Analyze document collaboration patterns
Company: Notion
Role: Data Scientist
Category: Data Manipulation (SQL/Python)
Difficulty: medium
Interview Round: Technical Screen
You are given two CSV files and asked to analyze collaboration behavior on documents.
### File 1: `document_activity.csv`
Each row is a document view event.
Schema:
- `page_id` STRING — unique document ID
- `user_id` STRING — user who viewed the document
- `viewed_at` TIMESTAMP — event timestamp in UTC
- `is_creator` BOOLEAN — `true` if the user is the document creator, `false` otherwise
- `collaborator_source` STRING NULL — for non-creators, how the user arrived at the document (for example: invite link, email invite, search, direct). This field may be `NULL` for creators.
### File 2: `users.csv`
Schema:
- `user_id` STRING — unique user ID
- `country` STRING — user country
### Assumptions
- Join key: `document_activity.user_id = users.user_id`.
- Use the full dataset; do not filter by date.
- A user may view the same document multiple times, so for collaboration questions you should deduplicate to distinct `(page_id, user_id)` pairs unless a task explicitly asks for event counts.
- A document may have one creator and multiple collaborators.
### Tasks
1. **Compute the distribution of collaborator acquisition sources.**
- Consider only non-creators (`is_creator = false`).

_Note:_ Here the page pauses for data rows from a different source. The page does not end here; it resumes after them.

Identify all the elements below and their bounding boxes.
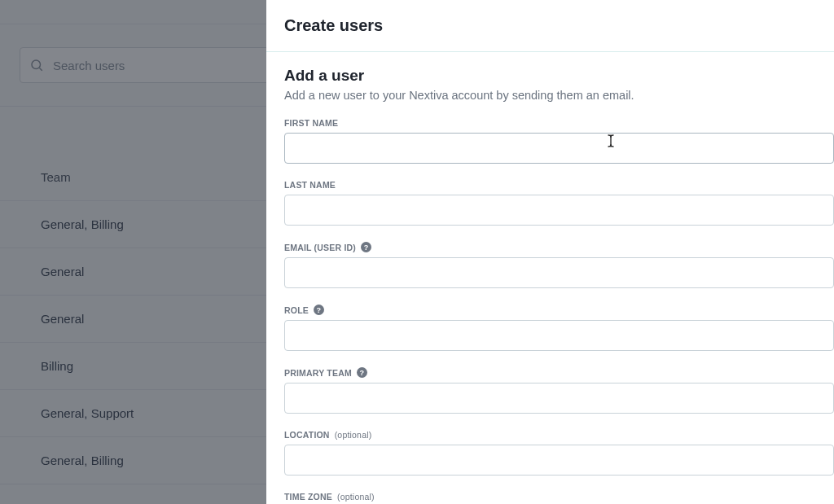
create-users-panel: Create users Add a user Add a new user t…	[266, 0, 834, 504]
first-name-input[interactable]	[284, 133, 834, 164]
field-time-zone: TIME ZONE (optional)	[284, 492, 834, 504]
field-first-name: FIRST NAME	[284, 118, 834, 164]
help-icon[interactable]: ?	[361, 242, 371, 252]
location-label: LOCATION (optional)	[284, 430, 834, 440]
field-last-name: LAST NAME	[284, 180, 834, 226]
last-name-label: LAST NAME	[284, 180, 834, 190]
primary-team-label: PRIMARY TEAM ?	[284, 367, 834, 378]
field-role: ROLE ?	[284, 305, 834, 351]
last-name-input[interactable]	[284, 195, 834, 226]
first-name-label: FIRST NAME	[284, 118, 834, 128]
help-icon[interactable]: ?	[357, 367, 367, 378]
section-title: Add a user	[284, 67, 834, 85]
modal-body: Add a user Add a new user to your Nextiv…	[266, 52, 834, 504]
modal-header: Create users	[266, 0, 834, 45]
location-input[interactable]	[284, 445, 834, 476]
field-email: EMAIL (USER ID) ?	[284, 242, 834, 288]
section-subtitle: Add a new user to your Nextiva account b…	[284, 89, 834, 102]
email-label: EMAIL (USER ID) ?	[284, 242, 834, 252]
role-label: ROLE ?	[284, 305, 834, 315]
modal-title: Create users	[284, 16, 834, 35]
primary-team-input[interactable]	[284, 383, 834, 414]
time-zone-label: TIME ZONE (optional)	[284, 492, 834, 502]
role-input[interactable]	[284, 320, 834, 351]
field-primary-team: PRIMARY TEAM ?	[284, 367, 834, 414]
email-input[interactable]	[284, 257, 834, 288]
help-icon[interactable]: ?	[314, 305, 324, 315]
field-location: LOCATION (optional)	[284, 430, 834, 476]
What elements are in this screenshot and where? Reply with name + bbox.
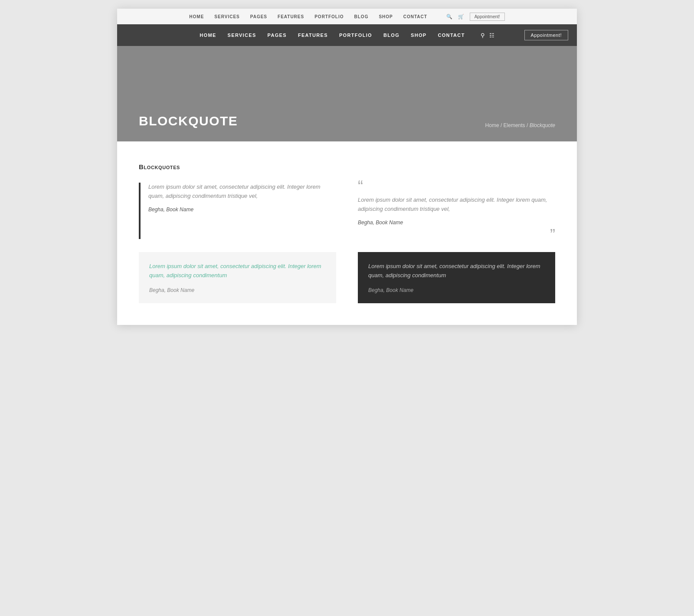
main-appointment-button[interactable]: Appointment! xyxy=(524,30,568,40)
main-nav-home[interactable]: HOME xyxy=(200,33,216,38)
main-content: Blockquotes Lorem ipsum dolor sit amet, … xyxy=(117,141,577,325)
page-wrapper: HOME SERVICES PAGES FEATURES PORTFOLIO B… xyxy=(117,9,577,325)
main-nav-blog[interactable]: BLOG xyxy=(383,33,399,38)
blockquote-2: “ Lorem ipsum dolor sit amet, consectetu… xyxy=(358,183,555,239)
breadcrumb-sep1: / xyxy=(501,122,504,128)
hero-title: BLOCKQUOTE xyxy=(139,114,238,128)
open-quote-icon: “ xyxy=(358,183,555,190)
blockquote-4: Lorem ipsum dolor sit amet, consectetur … xyxy=(358,252,555,304)
breadcrumb-elements[interactable]: Elements xyxy=(504,122,525,128)
bq3-text: Lorem ipsum dolor sit amet, consectetur … xyxy=(149,262,326,280)
main-nav-portfolio[interactable]: PORTFOLIO xyxy=(339,33,372,38)
hero-section: BLOCKQUOTE Home / Elements / Blockquote xyxy=(117,46,577,141)
breadcrumb: Home / Elements / Blockquote xyxy=(485,122,555,128)
cart-icon[interactable]: 🛒 xyxy=(458,14,465,20)
close-quote-icon: ” xyxy=(358,231,555,239)
bq3-author: Begha, Book Name xyxy=(149,287,194,293)
breadcrumb-home[interactable]: Home xyxy=(485,122,499,128)
section-title: Blockquotes xyxy=(139,163,555,170)
main-cart-icon[interactable]: ☷ xyxy=(489,32,494,39)
bq2-author: Begha, Book Name xyxy=(358,220,403,226)
top-nav-portfolio[interactable]: PORTFOLIO xyxy=(314,14,344,19)
main-nav-contact[interactable]: CONTACT xyxy=(438,33,465,38)
blockquote-3: Lorem ipsum dolor sit amet, consectetur … xyxy=(139,252,336,304)
top-nav-shop[interactable]: SHOP xyxy=(379,14,393,19)
blockquotes-grid: Lorem ipsum dolor sit amet, consectetur … xyxy=(139,183,555,303)
search-icon[interactable]: 🔍 xyxy=(446,14,453,20)
top-nav-pages[interactable]: PAGES xyxy=(250,14,267,19)
top-nav: HOME SERVICES PAGES FEATURES PORTFOLIO B… xyxy=(117,9,577,24)
main-nav-shop[interactable]: SHOP xyxy=(411,33,426,38)
bq4-text: Lorem ipsum dolor sit amet, consectetur … xyxy=(368,262,545,280)
bq1-text: Lorem ipsum dolor sit amet, consectetur … xyxy=(148,183,336,201)
blockquote-1: Lorem ipsum dolor sit amet, consectetur … xyxy=(139,183,336,239)
bq4-author: Begha, Book Name xyxy=(368,287,413,293)
breadcrumb-current: Blockquote xyxy=(530,122,555,128)
top-nav-home[interactable]: HOME xyxy=(189,14,204,19)
main-search-icon[interactable]: ⚲ xyxy=(481,32,485,39)
main-nav-services[interactable]: SERVICES xyxy=(228,33,256,38)
main-nav-features[interactable]: FEATURES xyxy=(298,33,328,38)
breadcrumb-sep2: / xyxy=(527,122,530,128)
top-nav-contact[interactable]: CONTACT xyxy=(403,14,427,19)
top-appointment-button[interactable]: Appointment! xyxy=(470,13,505,21)
top-nav-right: 🔍 🛒 Appointment! xyxy=(446,13,505,21)
top-nav-features[interactable]: FEATURES xyxy=(278,14,304,19)
top-nav-blog[interactable]: BLOG xyxy=(354,14,369,19)
main-nav-pages[interactable]: PAGES xyxy=(268,33,287,38)
bq1-author: Begha, Book Name xyxy=(148,206,193,213)
main-nav: HOME SERVICES PAGES FEATURES PORTFOLIO B… xyxy=(117,24,577,46)
top-nav-services[interactable]: SERVICES xyxy=(214,14,239,19)
bq2-text: Lorem ipsum dolor sit amet, consectetur … xyxy=(358,196,555,214)
main-nav-icons: ⚲ ☷ xyxy=(481,32,494,39)
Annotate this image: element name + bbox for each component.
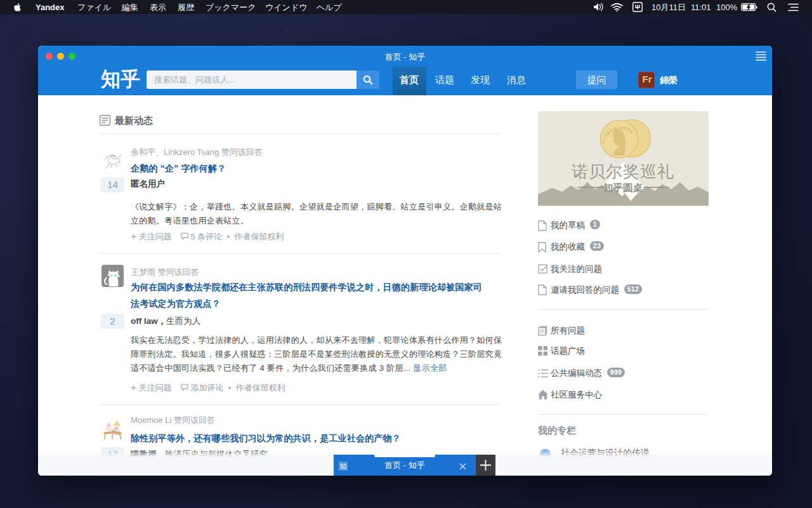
- svg-text:诺贝尔奖巡礼: 诺贝尔奖巡礼: [572, 162, 674, 181]
- svg-text:知乎圆桌: 知乎圆桌: [603, 182, 643, 193]
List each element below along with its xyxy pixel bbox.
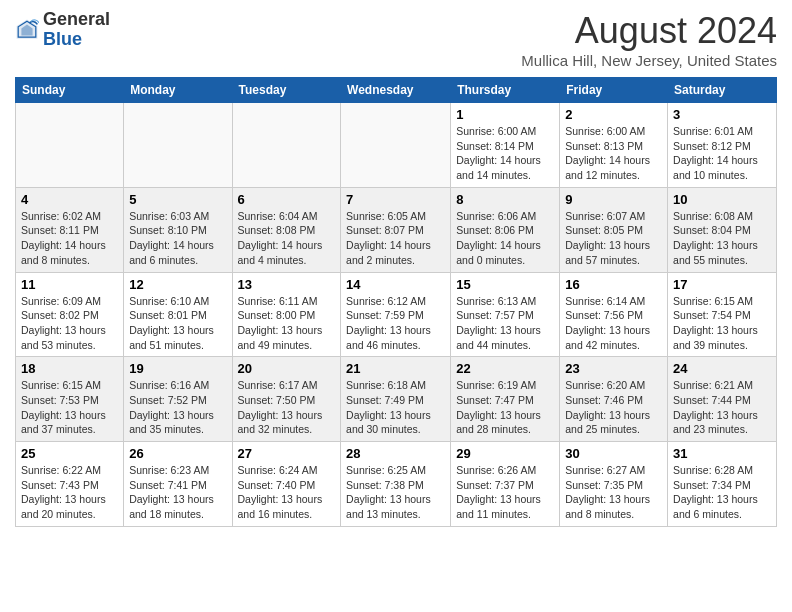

- Define the metric on distinct collaborator-document pairs `(page_id, user_id)`.
- Required output columns:
- `collaborator_source`
- `collaborator_count`
- `collaborator_share`
2. **Given an input `user_id`, find which other users collaborated with that user the most.**
- Two users are considered to have collaborated if they both appeared on the same `page_id` at least once.
- Count distinct shared documents, not view events.
- Exclude the target user themself.
- Required output columns:
- `target_user_id`
- `co_user_id`
- `shared_page_count`
- Return the user or users with the maximum `shared_page_count`.
3. **Find which country's users are most likely to collaborate with others.**
- To make the metric precise, define a user as having "collaborated with others" if they appear on at least one document with at least one other distinct user (that is, the document has 2 or more distinct users total).
- For each country, compute:
- `collaborating_users` = number of distinct users in that country who collaborated with at least one other user
- `total_users` = number of distinct users in that country from `users.csv`
- `collaboration_rate = collaborating_users / total_users`
- Required output columns:
- `country`
- `collaborating_users`
- `total_users`
- `collaboration_rate`
- Rank countries from highest to lowest collaboration rate.
Quick Answer: This question evaluates a candidate's competency in data manipulation and analytics—specifically joins, deduplication of user-document pairs, aggregation, and computation of user- and country-level collaboration metrics using SQL or Python.